Given the last-minute-of-a-hackathon context, I didn't get to do a systematic evaluation of the RAG proxy. I'd love to do an evaluation comparing its performance to the base model on a wide variety of MongoDB-related tasks. I think it'd be really interesting to benchmark it against various LLMs on MongoDB-related tasks to see how they compare.

Source Code

You can find the very not clean source code in this pull request - https://github.com/mongodb/chatbot/pull/417/.

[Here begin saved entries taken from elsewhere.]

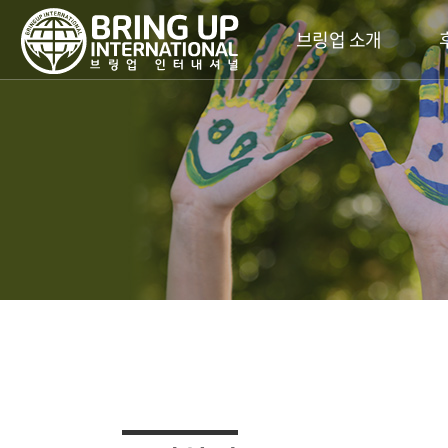
브링업 소개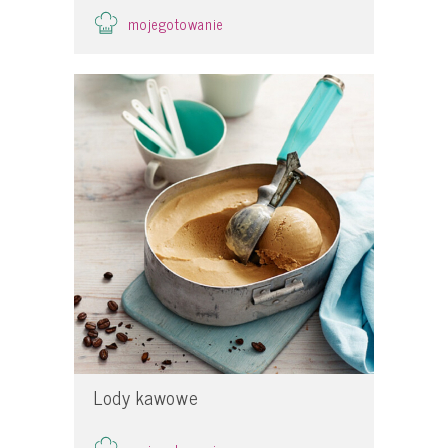
mojegotowanie
Lody kawowe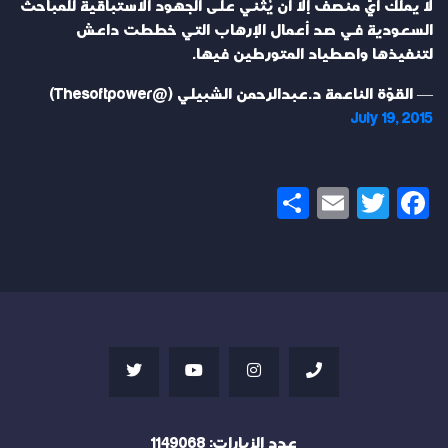
لا يملك أيّ منصف إلا أن يُثني على الجهود الاستباقية للمباحث
السعودية في صد أعمال الإرهاب التي خططت داعش
لتنفيذها واصطياد المتورطين فيها.
— القوّة الناعمة د.عبدالرحمن الشبيلي (@Thesoftpower)
July 19, 2015
Share
Email
Twitter
Facebook
عدد الزيارات:
1149068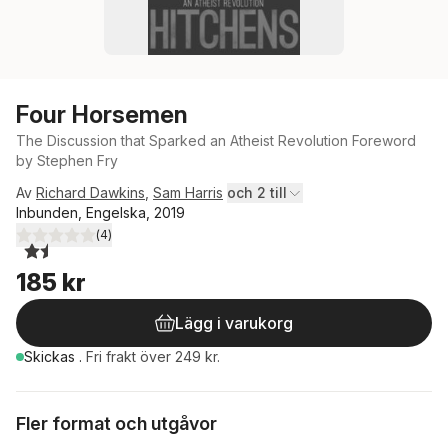
Four Horsemen
The Discussion that Sparked an Atheist Revolution Foreword
by Stephen Fry
Av
Richard Dawkins
,
Sam Harris
och 2 till
Inbunden, Engelska, 2019
(
4
)
1,5
utav 5 stjärnor. Totalt antal röster:
185 kr
Lägg i varukorg
Skickas
.
Fri frakt över 249 kr.
Fler format och utgåvor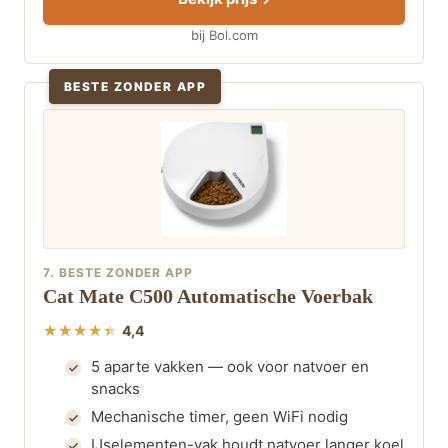
bij Bol.com
BESTE ZONDER APP
7. BESTE ZONDER APP
Cat Mate C500 Automatische Voerbak
4,4
5 aparte vakken — ook voor natvoer en
snacks
Mechanische timer, geen WiFi nodig
IJselementen-vak houdt natvoer langer koel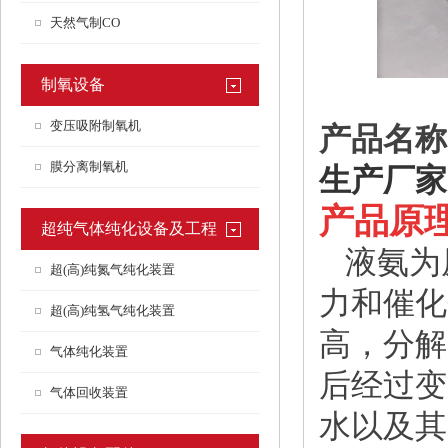
天然气制CO
制氧设备
变压吸附制氧机
产品名称
膜分离制氧机
生产厂家
产品原
超纯气体纯化设备及工程
液氨为原
超(高)纯氮气纯化装置
力和催化
超(高)纯氢气纯化装置
高，分解
气体纯化装置
后经过变
气体回收装置
水以及其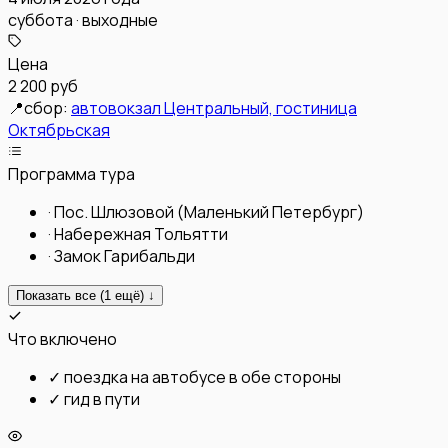
суббота · выходные
Цена
2 200 руб
📍
сбор:
автовокзал Центральный, гостиница
Октябрьская
Программа тура
·
Пос. Шлюзовой (Маленький Петербург)
·
Набережная Тольятти
·
Замок Гарибальди
Показать все (
1
ещё) ↓
Что включено
✓
поездка на автобусе в обе стороны
✓
гид в пути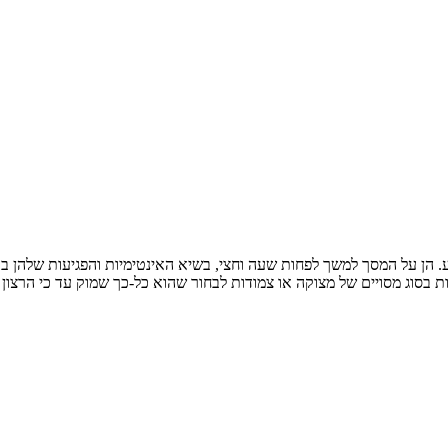
ת בסוג מסויים של מצוקה או צמודות לבחור שהוא כל-כך שמוק עד כי הרצו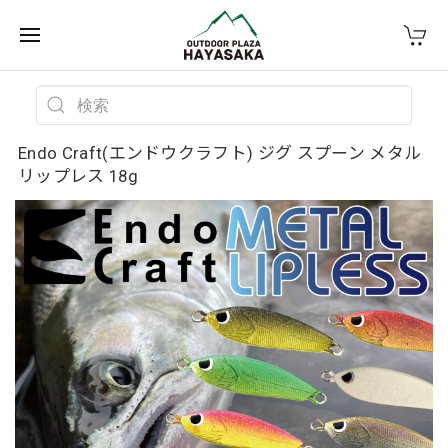
Endo Craft(エンドウクラフト) ジグ スプーン メタル
リップレス 18g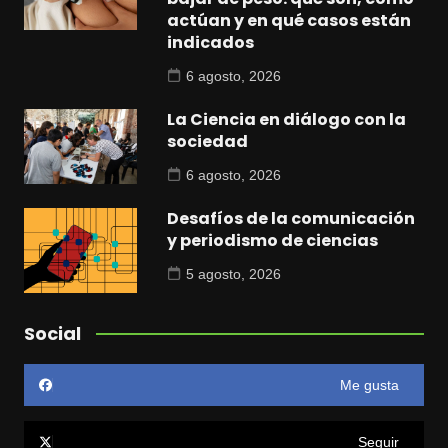
actúan y en qué casos están
indicados
6 agosto, 2026
La Ciencia en diálogo con la
sociedad
6 agosto, 2026
Desafíos de la comunicación
y periodismo de ciencias
5 agosto, 2026
Social
Me gusta
Seguir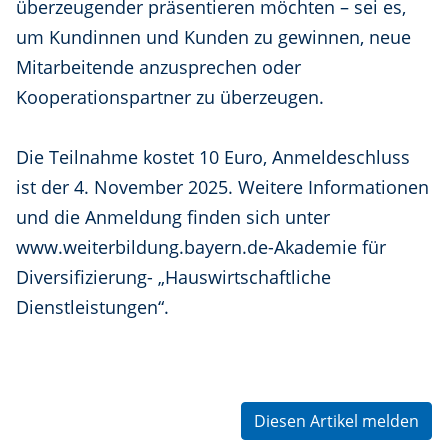
überzeugender präsentieren möchten – sei es,
um Kundinnen und Kunden zu gewinnen, neue
Mitarbeitende anzusprechen oder
Kooperationspartner zu überzeugen.
Die Teilnahme kostet 10 Euro, Anmeldeschluss
ist der 4. November 2025. Weitere Informationen
und die Anmeldung finden sich unter
www.weiterbildung.bayern.de-Akademie für
Diversifizierung- „Hauswirtschaftliche
Dienstleistungen“.
Diesen Artikel melden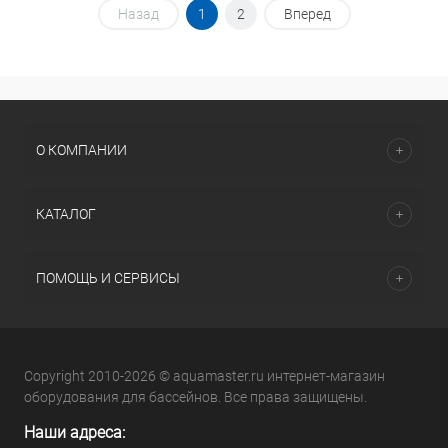
Назад
1
2
Вперед
О КОМПАНИИ
КАТАЛОГ
ПОМОЩЬ И СЕРВИСЫ
Copyright 2010-2026 © aquamaster.ru интернет-магазин
оборудования для бассейнов. Все права защищены.
Наши адреса: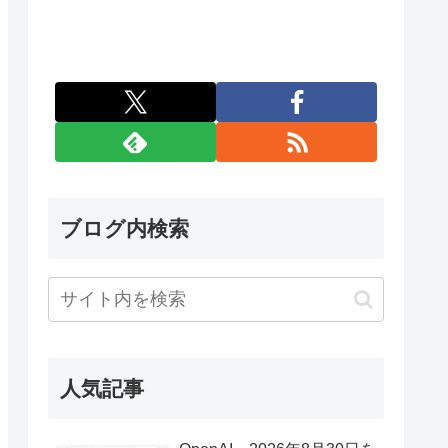
ブログ内検索
人気記事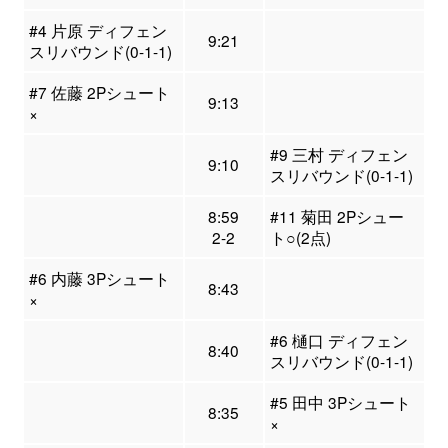
#4 片原 ディフェン
9:21
スリバウンド(0-1-1)
#7 佐藤 2Pシュート
9:13
×
#9 三村 ディフェン
9:10
スリバウンド(0-1-1)
8:59
#11 菊田 2Pシュー
2-2
ト○(2点)
#6 内藤 3Pシュート
8:43
×
#6 樋口 ディフェン
8:40
スリバウンド(0-1-1)
#5 田中 3Pシュート
8:35
×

Advantages and Disadvantages of the RAG Proxy

Here are some initial thoughts on the advantages and disadvantages of the RAG proxy approach.

Advantages:

  • Accuracy: The RAG proxy, like any RAG system, can provide more accurate results than using just an LLM.
  • RAG Centralization: Consumers of a RAG proxy don't need to think about developing their own RAG systems. They can focus on their application-specific needs, like prompt engineering, evaluation, and integration.
  • Fine-tuning alternative: In many respects, a RAG proxy occupies the same role as fine-tuning a model, but without the complexities or overhead that fine-tuning entails.

Disadvantages:

  • Cost: A RAG Proxy can cost more to call than the base model because it uses more tokens given the injection of retrieved context than using a similar base model would.
  • Speed: A RAG Proxy responds more slowly than a base model because it needs to perform retrieval before generating. Plus, the generation uses more input tokens which can create a longer time to the first token on the output.
  • Retrieval-introduced inaccuracies: A RAG Proxy might not retrieve relevant information, yielding a worse response than just calling the base model.

Looking Towards Building AI Systems

We currently have no plans to further develop the RAG proxy. A need for it hasn't emerged. I wouldn't be surprised if that changes sometime in the next year as the number of RAG projects increases. Time will tell.

In any case, it was a fun project and a novel (at least to me) approach to RAG and LLM development.